Был конец мая, ночь была теплой, но его начало знобить. Он поднял воротник куртки, подтянул доверху молнию, сунул руки поглубже в рукава, но вставать не стал: он должен был, обязан был дождаться, пока в этой части здания не погаснет последнее окно. Сначала их оставалось три, на разных этажах, потом два, потом, на девятом этаже — одно. Наконец часа в три погасло и оно… Ну вот теперь можно было и уходить… На улицах, на бульварах в этот час уже не было ни души, и не было никаких машин, даже поливальных, только огни светофоров исправно мигали на перекрестках: красный, желтый, зеленый… Для кого? А кто его знает, для кого. Может быть, и для него… Придя домой, он рухнул в постель. В комнате было уже почти светло, пахло свежестью, как после дождя, перед открытым окном на подоконнике чирикали уже проснувшиеся воробьи. Начинался рассвет. Ни злости, ни ненависти в нем не было. Было недоумение: как же так? И как же теперь ему жить?
В тот последний свой студенческий год, спасаясь от самого себя, он перепробовал все: кутежи, минутные связи с милыми, простодушными, легкими на подъем продавщицами, карты, ипподром, походы на байдарках или по лесам пешком — не помогало ничего. Он высох, почернел, стал мрачен, дома груб, на людях замкнут, молчалив…
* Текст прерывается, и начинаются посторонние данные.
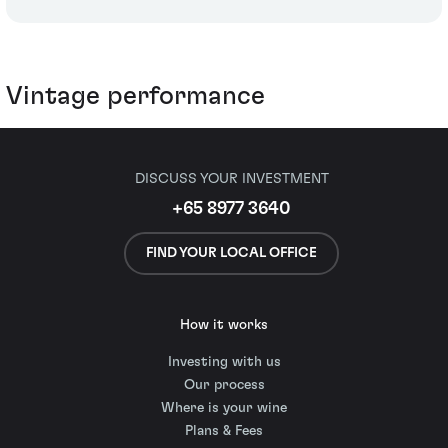
Vintage performance
DISCUSS YOUR INVESTMENT
+65 8977 3640
FIND YOUR LOCAL OFFICE
How it works
Investing with us
Our process
Where is your wine
Plans & Fees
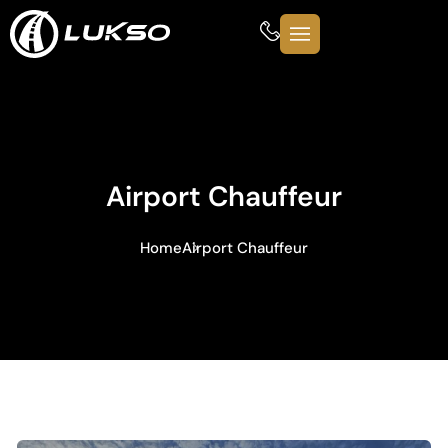
Airport Chauffeur
Home
Airport Chauffeur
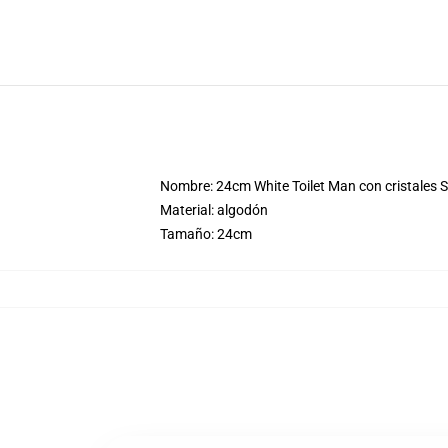
Nombre: 24cm White Toilet Man con cristales Sk
Material: algodón
Tamaño: 24cm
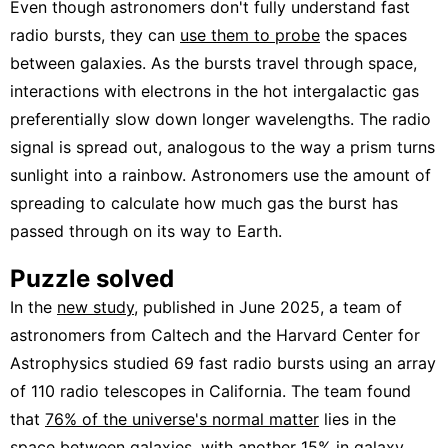
Even though astronomers don't fully understand fast
radio bursts, they can
use them to probe
the spaces
between galaxies. As the bursts travel through space,
interactions with electrons in the hot intergalactic gas
preferentially slow down longer wavelengths. The radio
signal is spread out, analogous to the way a prism turns
sunlight into a rainbow. Astronomers use the amount of
spreading to calculate how much gas the burst has
passed through on its way to Earth.
Puzzle solved
In the
new study
, published in June 2025, a team of
astronomers from Caltech and the Harvard Center for
Astrophysics studied 69 fast radio bursts using an array
of 110 radio telescopes in California. The team found
that
76% of the universe's normal matter
lies in the
space between galaxies, with another 15% in
galaxy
И опять, теперь уже во второй раз, вылечила библиотека. Надо было писать диплом, надо было готовиться в аспирантуру, надо было, обязательно надо было прочитать, и не откладывая, все, что только-только начало тогда выходить из-под запрета… Великое слово — надо! Скольким же в своей жизни он обязан ему… Если он вообще не сломался, не сошел с круга, если он что-то сделал в жизни, то только потому, что оно, это слово, всегда давило на него, не отпускало, не давало расслабиться, не позволяло никакой передышки — сегодня одно, завтра другое, послезавтра еще что-то, чего нельзя было ни забыть, ни хотя бы отложить… Как же часто хотелось тогда плюнуть на все, растянуться у себя на продавленном диване, отвернуться к стене и никуда не ходить, ничего не делать, лежать так и думать о ней, о себе, о том, почему же все так нескладно получилось, зачем ей это нужно было, почему возник этот человек… Или же, наоборот, вскочить, позвонить ребятам, натянуть пиджак, галстук, сунуть в карман все, что еще осталось от стипендии, закатиться куда-нибудь, где дым, шум, веселье, где его ждут, где его примут с распростертыми объятиями и где, слава Богу, нет никому никакого дела, что там, какие булыжники ворочаются у него в голове: давай, Саня, друг, наливай, пей, веселись — однова живем!.. Но ведь надо было идти? Надо. И он шел: по Неглинной, мимо Большого театра, мимо «Националя», мимо университета — туда, где на зеленом пригорочке, видный отовсюду, стоял известный всей Москве Пашков дом.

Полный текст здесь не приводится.